ABSTRACT
Objectives: To study the utilization pattern and the cost of sedatives, analgesics and neuromuscular blocking agents in a multidisciplinary intensive care unit (ICU).
Methods: A prospective observational study was conducted in the ICU of the Eric Williams Medical Sciences Complex, Trinidad and Tobago, for a period of twelve weeks. All patients admitted to the ICU were enrolled. No interventions were done. Data collected included demographics, diagnoses on admission, length of stay in the ICU, status of mechanical ventilation, patient outcome, quantity of sedatives, analgesics and neuromuscular blocking agents used in every patient and their cost.

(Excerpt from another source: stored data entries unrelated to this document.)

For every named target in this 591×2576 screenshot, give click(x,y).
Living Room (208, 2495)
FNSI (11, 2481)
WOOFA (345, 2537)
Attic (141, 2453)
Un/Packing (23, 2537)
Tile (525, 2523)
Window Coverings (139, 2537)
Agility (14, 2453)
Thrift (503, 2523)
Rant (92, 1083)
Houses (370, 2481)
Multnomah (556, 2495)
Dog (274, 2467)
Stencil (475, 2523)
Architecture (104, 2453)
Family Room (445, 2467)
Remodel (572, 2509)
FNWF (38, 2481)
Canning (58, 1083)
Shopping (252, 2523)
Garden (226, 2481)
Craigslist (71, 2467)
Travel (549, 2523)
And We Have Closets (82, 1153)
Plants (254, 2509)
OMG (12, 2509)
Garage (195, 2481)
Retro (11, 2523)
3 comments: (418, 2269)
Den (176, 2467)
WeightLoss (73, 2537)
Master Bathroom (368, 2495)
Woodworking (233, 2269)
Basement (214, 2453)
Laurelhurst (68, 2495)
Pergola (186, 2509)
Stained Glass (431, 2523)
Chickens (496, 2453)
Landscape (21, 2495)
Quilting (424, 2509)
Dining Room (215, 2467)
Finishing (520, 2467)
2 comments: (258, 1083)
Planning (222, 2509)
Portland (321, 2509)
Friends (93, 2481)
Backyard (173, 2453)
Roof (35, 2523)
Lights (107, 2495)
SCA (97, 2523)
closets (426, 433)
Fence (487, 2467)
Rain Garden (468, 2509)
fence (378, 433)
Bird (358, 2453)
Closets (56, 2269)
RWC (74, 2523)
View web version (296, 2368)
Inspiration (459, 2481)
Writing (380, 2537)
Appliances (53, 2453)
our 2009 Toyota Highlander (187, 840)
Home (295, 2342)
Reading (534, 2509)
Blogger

Results: There were 333 patient-days encountered from 34 patients studied. Midazolam, fentanyl and cisatracurium were the most commonly used sedative, opioid and neuromuscular blocking agents respectively. The total cost of drugs used for sedation, analgesia and neuromuscular blockade was approximately US$ 19 600 per annum. Cost for this treatment alone accounted for more than 50% of the total ICU drug costs. The costs were significantly higher in patients who stayed more than two weeks in the ICU when compared to those who stayed less than two weeks (p < 0.001).
Conclusions: The study highlights the utilization pattern and financial burden of sedation, analgesia and neuromuscular blockade in the delivery of critical care.